_The task:_
Take every line from the data that has the word "bisnis" in it.

_Record set:_
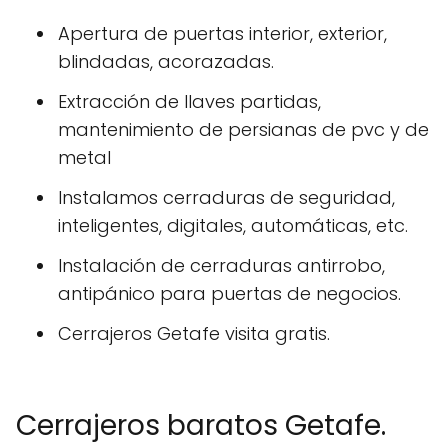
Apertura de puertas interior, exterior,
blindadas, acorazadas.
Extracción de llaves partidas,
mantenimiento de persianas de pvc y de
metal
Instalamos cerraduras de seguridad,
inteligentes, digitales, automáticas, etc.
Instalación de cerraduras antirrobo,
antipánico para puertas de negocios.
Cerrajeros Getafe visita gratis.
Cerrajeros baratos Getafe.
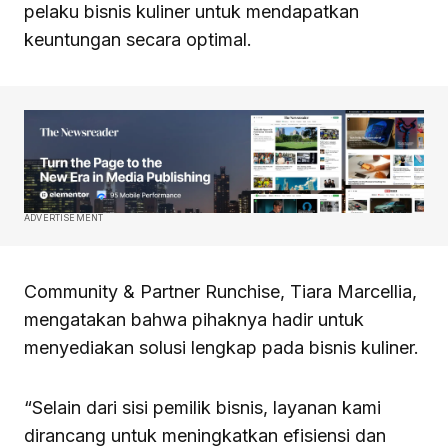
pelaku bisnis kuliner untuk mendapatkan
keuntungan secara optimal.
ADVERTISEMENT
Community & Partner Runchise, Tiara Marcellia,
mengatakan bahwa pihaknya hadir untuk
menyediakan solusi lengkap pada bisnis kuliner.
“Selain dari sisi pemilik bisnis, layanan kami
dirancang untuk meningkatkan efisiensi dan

_Result:_
pelaku bisnis kuliner untuk mendapatkan
menyediakan solusi lengkap pada bisnis kuliner.
“Selain dari sisi pemilik bisnis, layanan kami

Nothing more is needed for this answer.